Start of STORED DATA

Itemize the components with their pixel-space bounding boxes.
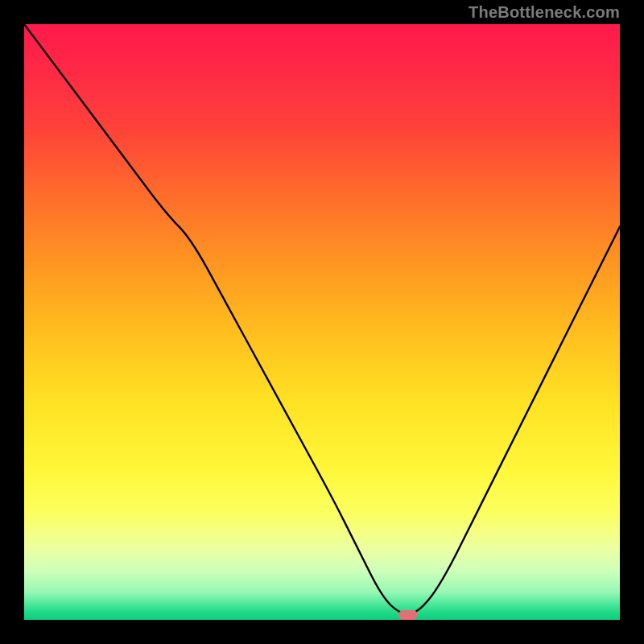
plot-area [24,24,620,620]
bottleneck-curve [24,24,620,620]
watermark-text: TheBottleneck.com [469,3,620,22]
chart-frame: TheBottleneck.com [0,0,644,644]
optimum-marker [398,610,418,620]
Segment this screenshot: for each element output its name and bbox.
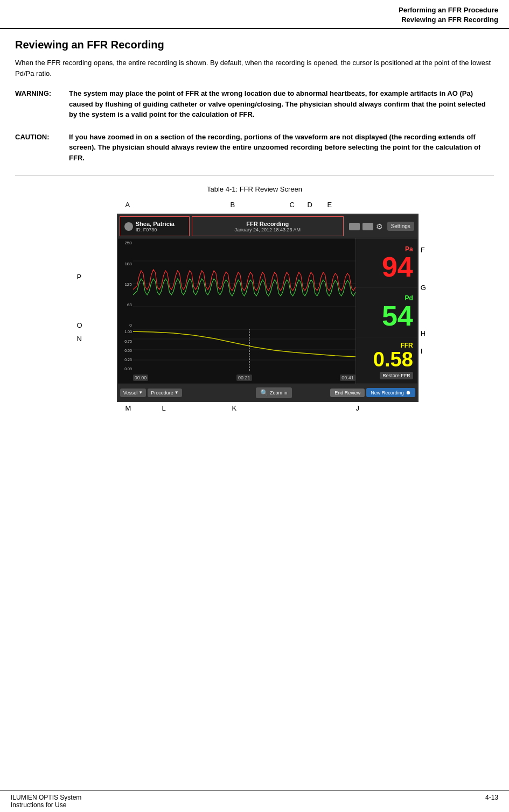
recording-date: January 24, 2012 18:43:23 AM: [234, 227, 301, 232]
patient-details: Shea, Patricia ID: F0730: [136, 221, 175, 232]
gear-icon[interactable]: ⚙: [376, 222, 385, 231]
label-P: P: [77, 273, 82, 281]
label-C: C: [290, 201, 295, 209]
label-D: D: [308, 201, 312, 209]
camera-icon[interactable]: [362, 223, 373, 230]
zoom-in-button[interactable]: 🔍 Zoom in: [256, 387, 292, 398]
time-0: 00:00: [133, 375, 149, 381]
label-K: K: [232, 404, 237, 412]
patient-info-box: Shea, Patricia ID: F0730: [120, 216, 190, 236]
ffr-ratio-svg: [133, 329, 355, 371]
pd-value: 54: [382, 302, 413, 330]
y-009: 0.09: [118, 367, 133, 371]
intro-text: When the FFR recording opens, the entire…: [15, 58, 494, 79]
time-21: 00:21: [236, 375, 252, 381]
y-188: 188: [118, 262, 133, 266]
recording-info-box: FFR Recording January 24, 2012 18:43:23 …: [192, 216, 344, 236]
y-axis-lower: 1.00 0.75 0.50 0.25 0.09: [118, 329, 133, 372]
vessel-arrow: ▼: [138, 390, 143, 395]
waveform-svg-upper: [133, 238, 355, 330]
section-title: Reviewing an FFR Recording: [15, 39, 494, 51]
screen-body: 250 188 125 63 0: [118, 238, 417, 384]
page-header: Performing an FFR Procedure Reviewing an…: [0, 0, 509, 29]
diagram-area: A B C D E P O N Sh: [77, 201, 433, 419]
table-caption: Table 4-1: FFR Review Screen: [15, 185, 494, 193]
left-labels: P O N: [77, 214, 95, 402]
pa-value: 94: [382, 253, 413, 281]
main-content: Reviewing an FFR Recording When the FFR …: [0, 29, 509, 429]
caution-text: If you have zoomed in on a section of th…: [69, 132, 494, 164]
y-075: 0.75: [118, 340, 133, 343]
footer-right: 4-13: [485, 794, 498, 809]
y-025: 0.25: [118, 358, 133, 362]
restore-ffr-button[interactable]: Restore FFR: [380, 372, 413, 379]
warning-block: WARNING: The system may place the point …: [15, 88, 494, 120]
label-H: H: [421, 329, 426, 337]
label-O: O: [77, 321, 82, 329]
y-250: 250: [118, 241, 133, 245]
top-labels: A B C D E: [115, 201, 433, 214]
page-footer: ILUMIEN OPTIS System Instructions for Us…: [0, 790, 509, 812]
header-line1: Performing an FFR Procedure: [11, 5, 498, 15]
recording-title: FFR Recording: [246, 221, 289, 227]
pd-block: Pd 54: [356, 288, 417, 337]
patient-id: ID: F0730: [136, 227, 175, 232]
label-G: G: [421, 284, 426, 292]
waveform-area: 250 188 125 63 0: [118, 238, 355, 384]
time-41: 00:41: [340, 375, 355, 381]
warning-label: WARNING:: [15, 88, 69, 120]
procedure-button[interactable]: Procedure ▼: [148, 389, 182, 397]
y-125: 125: [118, 282, 133, 287]
footer-left: ILUMIEN OPTIS System Instructions for Us…: [11, 794, 81, 809]
values-panel: Pa 94 Pd 54 FFR 0.58 Restore FFR: [355, 238, 417, 384]
y-63: 63: [118, 302, 133, 307]
y-050: 0.50: [118, 349, 133, 352]
right-labels: F G H I: [419, 214, 433, 402]
label-I: I: [421, 347, 423, 355]
vessel-button[interactable]: Vessel ▼: [120, 389, 146, 397]
lower-waveform: 1.00 0.75 0.50 0.25 0.09: [118, 329, 355, 372]
header-icons: ⚙ Settings: [346, 215, 417, 238]
caution-block: CAUTION: If you have zoomed in on a sect…: [15, 132, 494, 164]
ffr-screen: Shea, Patricia ID: F0730 FFR Recording J…: [117, 214, 419, 402]
warning-text: The system may place the point of FFR at…: [69, 88, 494, 120]
patient-avatar: [124, 222, 133, 231]
caution-label: CAUTION:: [15, 132, 69, 164]
label-M: M: [125, 404, 131, 412]
patient-name: Shea, Patricia: [136, 221, 175, 227]
y-axis-upper: 250 188 125 63 0: [118, 238, 133, 330]
upper-waveform: 250 188 125 63 0: [118, 238, 355, 330]
magnify-icon: 🔍: [260, 389, 268, 397]
label-A: A: [125, 201, 130, 209]
procedure-arrow: ▼: [175, 390, 179, 395]
ffr-value: 0.58: [373, 349, 413, 370]
record-icon: ⏺: [406, 390, 411, 396]
settings-button[interactable]: Settings: [387, 222, 414, 231]
y-100: 1.00: [118, 330, 133, 334]
print-icon[interactable]: [349, 223, 360, 230]
label-E: E: [327, 201, 332, 209]
label-F: F: [421, 246, 425, 254]
label-J: J: [356, 404, 360, 412]
bottom-labels: M L K J: [115, 404, 433, 419]
footer-line1: ILUMIEN OPTIS System: [11, 794, 81, 801]
section-divider: [15, 175, 494, 175]
ffr-block: FFR 0.58 Restore FFR: [356, 337, 417, 384]
pa-block: Pa 94: [356, 238, 417, 288]
y-0: 0: [118, 323, 133, 328]
end-review-button[interactable]: End Review: [330, 389, 365, 397]
label-N: N: [77, 335, 82, 343]
header-line2: Reviewing an FFR Recording: [11, 15, 498, 25]
new-recording-button[interactable]: New Recording ⏺: [366, 388, 415, 397]
footer-line2: Instructions for Use: [11, 801, 81, 809]
screen-toolbar: Vessel ▼ Procedure ▼ 🔍 Zoom in End Revie…: [118, 384, 417, 401]
label-B: B: [231, 201, 235, 209]
screen-header: Shea, Patricia ID: F0730 FFR Recording J…: [118, 215, 417, 238]
label-L: L: [162, 404, 166, 412]
time-axis: 00:00 00:21 00:41: [133, 372, 355, 384]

End of STORED DATA

**EXERCISE REQUIREMENTS**
Write out the records above once more, word for word, with no pictures.

**SOLUTION FOR THIS TASK**
Itemize the components with their pixel-space bounding boxes.
plot-area [24,24,620,620]
bottleneck-curve [24,24,620,620]
watermark-text: TheBottleneck.com [469,3,620,22]
chart-frame: TheBottleneck.com [0,0,644,644]
optimum-marker [398,610,418,620]
Segment this screenshot: for each element output its name and bbox.
recording-date: January 24, 2012 18:43:23 AM: [234, 227, 301, 232]
patient-details: Shea, Patricia ID: F0730: [136, 221, 175, 232]
gear-icon[interactable]: ⚙: [376, 222, 385, 231]
label-P: P: [77, 273, 82, 281]
label-C: C: [290, 201, 295, 209]
label-D: D: [308, 201, 312, 209]
camera-icon[interactable]: [362, 223, 373, 230]
zoom-in-button[interactable]: 🔍 Zoom in: [256, 387, 292, 398]
time-0: 00:00: [133, 375, 149, 381]
label-K: K: [232, 404, 237, 412]
patient-info-box: Shea, Patricia ID: F0730: [120, 216, 190, 236]
ffr-ratio-svg: [133, 329, 355, 371]
pd-value: 54: [382, 302, 413, 330]
y-009: 0.09: [118, 367, 133, 371]
intro-text: When the FFR recording opens, the entire…: [15, 58, 494, 79]
time-21: 00:21: [236, 375, 252, 381]
y-188: 188: [118, 262, 133, 266]
recording-info-box: FFR Recording January 24, 2012 18:43:23 …: [192, 216, 344, 236]
y-axis-lower: 1.00 0.75 0.50 0.25 0.09: [118, 329, 133, 372]
vessel-arrow: ▼: [138, 390, 143, 395]
waveform-svg-upper: [133, 238, 355, 330]
section-title: Reviewing an FFR Recording: [15, 39, 494, 51]
screen-body: 250 188 125 63 0: [118, 238, 417, 384]
page-header: Performing an FFR Procedure Reviewing an…: [0, 0, 509, 29]
diagram-area: A B C D E P O N Sh: [77, 201, 433, 419]
table-caption: Table 4-1: FFR Review Screen: [15, 185, 494, 193]
left-labels: P O N: [77, 214, 95, 402]
pa-value: 94: [382, 253, 413, 281]
main-content: Reviewing an FFR Recording When the FFR …: [0, 29, 509, 429]
caution-text: If you have zoomed in on a section of th…: [69, 132, 494, 164]
y-075: 0.75: [118, 340, 133, 343]
footer-right: 4-13: [485, 794, 498, 809]
y-025: 0.25: [118, 358, 133, 362]
restore-ffr-button[interactable]: Restore FFR: [380, 372, 413, 379]
warning-block: WARNING: The system may place the point …: [15, 88, 494, 120]
label-H: H: [421, 329, 426, 337]
label-O: O: [77, 321, 82, 329]
y-250: 250: [118, 241, 133, 245]
top-labels: A B C D E: [115, 201, 433, 214]
page-footer: ILUMIEN OPTIS System Instructions for Us…: [0, 790, 509, 812]
header-line1: Performing an FFR Procedure: [11, 5, 498, 15]
recording-title: FFR Recording: [246, 221, 289, 227]
pd-block: Pd 54: [356, 288, 417, 337]
patient-id: ID: F0730: [136, 227, 175, 232]
label-G: G: [421, 284, 426, 292]
waveform-area: 250 188 125 63 0: [118, 238, 355, 384]
time-41: 00:41: [340, 375, 355, 381]
warning-label: WARNING:: [15, 88, 69, 120]
procedure-button[interactable]: Procedure ▼: [148, 389, 182, 397]
y-125: 125: [118, 282, 133, 287]
footer-left: ILUMIEN OPTIS System Instructions for Us…: [11, 794, 81, 809]
values-panel: Pa 94 Pd 54 FFR 0.58 Restore FFR: [355, 238, 417, 384]
y-63: 63: [118, 302, 133, 307]
y-050: 0.50: [118, 349, 133, 352]
right-labels: F G H I: [419, 214, 433, 402]
label-I: I: [421, 347, 423, 355]
vessel-button[interactable]: Vessel ▼: [120, 389, 146, 397]
lower-waveform: 1.00 0.75 0.50 0.25 0.09: [118, 329, 355, 372]
header-icons: ⚙ Settings: [346, 215, 417, 238]
caution-block: CAUTION: If you have zoomed in on a sect…: [15, 132, 494, 164]
ffr-screen: Shea, Patricia ID: F0730 FFR Recording J…: [117, 214, 419, 402]
warning-text: The system may place the point of FFR at…: [69, 88, 494, 120]
patient-avatar: [124, 222, 133, 231]
caution-label: CAUTION:: [15, 132, 69, 164]
label-M: M: [125, 404, 131, 412]
patient-name: Shea, Patricia: [136, 221, 175, 227]
y-axis-upper: 250 188 125 63 0: [118, 238, 133, 330]
upper-waveform: 250 188 125 63 0: [118, 238, 355, 330]
magnify-icon: 🔍: [260, 389, 268, 397]
label-A: A: [125, 201, 130, 209]
procedure-arrow: ▼: [175, 390, 179, 395]
ffr-value: 0.58: [373, 349, 413, 370]
record-icon: ⏺: [406, 390, 411, 396]
settings-button[interactable]: Settings: [387, 222, 414, 231]
y-100: 1.00: [118, 330, 133, 334]
print-icon[interactable]: [349, 223, 360, 230]
label-E: E: [327, 201, 332, 209]
label-F: F: [421, 246, 425, 254]
label-J: J: [356, 404, 360, 412]
bottom-labels: M L K J: [115, 404, 433, 419]
footer-line1: ILUMIEN OPTIS System: [11, 794, 81, 801]
section-divider: [15, 175, 494, 175]
ffr-block: FFR 0.58 Restore FFR: [356, 337, 417, 384]
pa-block: Pa 94: [356, 238, 417, 288]
y-0: 0: [118, 323, 133, 328]
end-review-button[interactable]: End Review: [330, 389, 365, 397]
label-N: N: [77, 335, 82, 343]
header-line2: Reviewing an FFR Recording: [11, 15, 498, 25]
new-recording-button[interactable]: New Recording ⏺: [366, 388, 415, 397]
footer-line2: Instructions for Use: [11, 801, 81, 809]
screen-toolbar: Vessel ▼ Procedure ▼ 🔍 Zoom in End Revie…: [118, 384, 417, 401]
label-B: B: [231, 201, 235, 209]
screen-header: Shea, Patricia ID: F0730 FFR Recording J…: [118, 215, 417, 238]
label-L: L: [162, 404, 166, 412]
time-axis: 00:00 00:21 00:41: [133, 372, 355, 384]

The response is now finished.